NH Investment “fully responsible” for the abuse of W300b Optimus: FSS

A civic group is holding a protest to urge financial authorities to order NH Investment & Securities to pay full compensation to the victims of the Optimus Asset Management hedge fund scam outside the Financial Supervisory Department’s headquarters in Seoul on Monday, a day before the FSS the order was announced to the public. (Yonhap)
South Korea’s financial watchdog said on April 6 that it held NH Investment & Securities, the country’s second-largest brokerage firm by net assets, fully responsible for the predatory selling practices associated with fraud. deemed to be from Optimus Asset Management’s hedge funds.
The Financial Supervisory Service ordered NH Investment to compensate end investors for losses of around 300 billion won ($ 267 million) suffered in 326 cases they brought before the Financial Dispute Conciliation Committee, a special arbitrator placed under the aegis of the FSS. Qualified professional investors were excluded.
The two contracts between NH Investment and the fund’s end investors were “entered into in error” and are therefore “voidable,” the FSS said, citing civil law. This means that financial consumers did not understand what they were signing.
“Optimus was virtually unable to invest in trade receivables from companies dedicated to state-led construction projects when he signed fund sales contracts with NH Investment, but the fund seller relied on on the presentation of the hedge fund and caused the fund’s investors to make a mistake in its own marketing process, ”the FSS said in a statement.
The referee’s recommendation is applicable to the rest of the cases, he added.
Korean fund sellers have rarely been held responsible for misleading financial consumers. The Supreme Court ruled in 2016 that the sellers of a private fund of Pine Asia Asset Management, then known as Phoenix Asset Management, were to blame for the losses of investors. This was the only case so far where a court had recognized mistaken beliefs about investments as a valid reason for canceling contracts.
Tuesday’s announcement is the latest development in the hedge fund scandal involving Optimus, which managed some 500 billion won in assets last year when it was revealed the fund had duped fund sellers and end investors. in a scam.
After disguising his hedge funds as funds investing in trade receivables – generally seen as a safe destination to park money – Optimus violated his contracts by using the pooled money to finance real estate development projects, acquire assets. listed companies which were subsequently delisted or suspended from trading, invest in private securities or grant loans.

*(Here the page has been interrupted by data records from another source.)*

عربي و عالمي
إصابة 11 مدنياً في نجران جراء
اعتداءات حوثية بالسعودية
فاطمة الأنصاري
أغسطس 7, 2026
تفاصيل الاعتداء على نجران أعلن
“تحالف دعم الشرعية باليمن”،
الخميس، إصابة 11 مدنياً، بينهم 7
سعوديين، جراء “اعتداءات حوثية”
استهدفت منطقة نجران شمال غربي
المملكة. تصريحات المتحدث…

Meanwhile, Optimus is accused of deliberately deceiving fund sellers through embezzlement and embezzlement.
NH Investment, the biggest seller of Optimus, sold combined feeder funds worth a total of 697.4 billion won from June 2019 to May 2020. Among them, funds worth 432.7 billion won of won have been frozen since last June.
Of the total, 300 billion won was money from ordinary investors, while the remainder came from qualified professional investors.

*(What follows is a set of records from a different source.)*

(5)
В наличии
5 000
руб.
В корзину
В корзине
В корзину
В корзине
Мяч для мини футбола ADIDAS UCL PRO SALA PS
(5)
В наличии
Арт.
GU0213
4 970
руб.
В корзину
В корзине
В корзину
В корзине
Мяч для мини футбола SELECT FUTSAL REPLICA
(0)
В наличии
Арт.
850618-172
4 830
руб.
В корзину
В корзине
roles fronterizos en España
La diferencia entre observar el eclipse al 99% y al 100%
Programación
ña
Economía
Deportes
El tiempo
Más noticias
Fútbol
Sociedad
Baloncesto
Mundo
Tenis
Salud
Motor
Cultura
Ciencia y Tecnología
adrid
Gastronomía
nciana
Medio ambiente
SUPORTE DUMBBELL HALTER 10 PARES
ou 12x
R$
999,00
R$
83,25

Korea Investment & Securities, another fund seller, privately compensated clients for 90 percent of the 28.7 billion won lost.

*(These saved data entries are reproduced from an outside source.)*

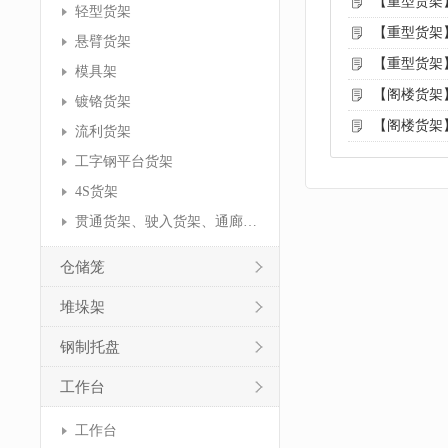
【重型货架
轻型货架
【重型货架
悬臂货架
【重型货架
模具架
【阁楼货架
镀铬货架
【阁楼货架
流利货架
工字钢平台货架
4S货架
贯通货架、驶入货架、通廊货架
仓储笼
堆垛架
钢制托盘
工作台
工作台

“We can hardly expect ordinary investors to consider the viability of (Optimus’ investment process),” the FSS also said.
The watchdog added that for qualified professional investors, legal action would be a more appropriate route.
The move apparently upset NH Investment, a brokerage arm of the NongHyup Financial Group cooperative, as the company stressed that the Optimus fund’s custodian, Hana Bank, and the fund’s administrator, the Korea Securities Depository, should share the burden. investor compensation.
The recommendation is not binding and NH Investment may refuse to accept it. In this case, his clients would have to bring a civil action.
The Optimus case is one of two high-profile hedge fund scandals that have sparked public suspicion of investing in private funds. The other is Lime Asset Management’s 1.7 trillion won fiasco.
In February, the FSS arbitrator ordered fund vendors Lime, Woori Bank and Industrial Bank of Korea to compensate investors for at least half of the damage suffered.